- [YOUR OBJECTIVE] Reproduce exactly the lines below from the one containing "DGFT Extends India–UK CETA TRQ" through the one containing "r Kunal Aneja", including both, and nothing else.

- [ENTRIES SHOWN]
::::::::

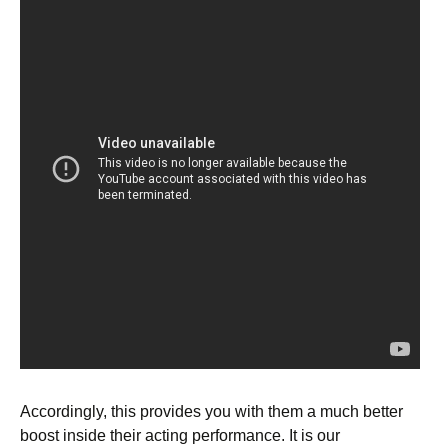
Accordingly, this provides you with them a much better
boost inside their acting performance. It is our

::::::::

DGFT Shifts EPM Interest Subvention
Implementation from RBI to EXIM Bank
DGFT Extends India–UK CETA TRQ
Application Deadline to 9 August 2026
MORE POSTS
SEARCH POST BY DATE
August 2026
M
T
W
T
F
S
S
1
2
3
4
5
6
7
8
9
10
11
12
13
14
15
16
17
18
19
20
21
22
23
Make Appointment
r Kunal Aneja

::::::::

- [SOLUTION TO THE PROBLEM]
DGFT Extends India–UK CETA TRQ
Application Deadline to 9 August 2026
MORE POSTS
SEARCH POST BY DATE
August 2026
M
T
W
T
F
S
S
1
2
3
4
5
6
7
8
9
10
11
12
13
14
15
16
17
18
19
20
21
22
23
Make Appointment
r Kunal Aneja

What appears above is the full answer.